Roddy Jones

Personal information
- Nationality: British (Welsh)
- Born: 2 December 1944 (age 81) Newport, Wales, Great Britain
- Height: 193 cm (6 ft 4 in)
- Weight: 83 kg (183 lb)

Sport
- Sport: Swimming
- Strokes: Backstroke
- Club: Newport Swimming Club

Medal record
Representing Great Britain
Summer Universiade
| Bronze medal – third place | 1967 Tokyo | 100m backstroke |

= Roddy Jones =

British swimmer

Roderick Stephen Gerrard Jones known as Roddy Jones (born 2 December 1944) is a former swimmer from Wales, who competed at the 1968 Summer Olympics.

== Biography ==
Jones represented the 1962 Welsh team at the 1962 British Empire and Commonwealth Games in Perth, Australia, where he participated in the 110 and 220 yards backstroke events.
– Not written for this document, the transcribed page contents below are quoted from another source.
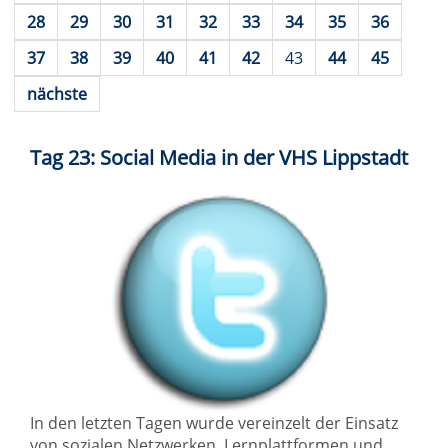
28
29
30
31
32
33
34
35
36
37
38
39
40
41
42
43
44
45
nächste
Tag 23: Social Media in der VHS Lippstadt
In den letzten Tagen wurde vereinzelt der Einsatz
von sozialen Netzwerken, Lernplattformen und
Four years later in 1966, he went to his second Commonwealth Games in Kingston, Jamaica, competing for the 1966 Welsh team in the backstroke events.

At the 1968 Olympic Games in Mexico City, Jones competed in the men's 100 metre backstroke.

At the ASA National British Championships he won the 110 yards backstroke title three times (1966, 1967, 1968) and the 220 yards backstroke title in 1965.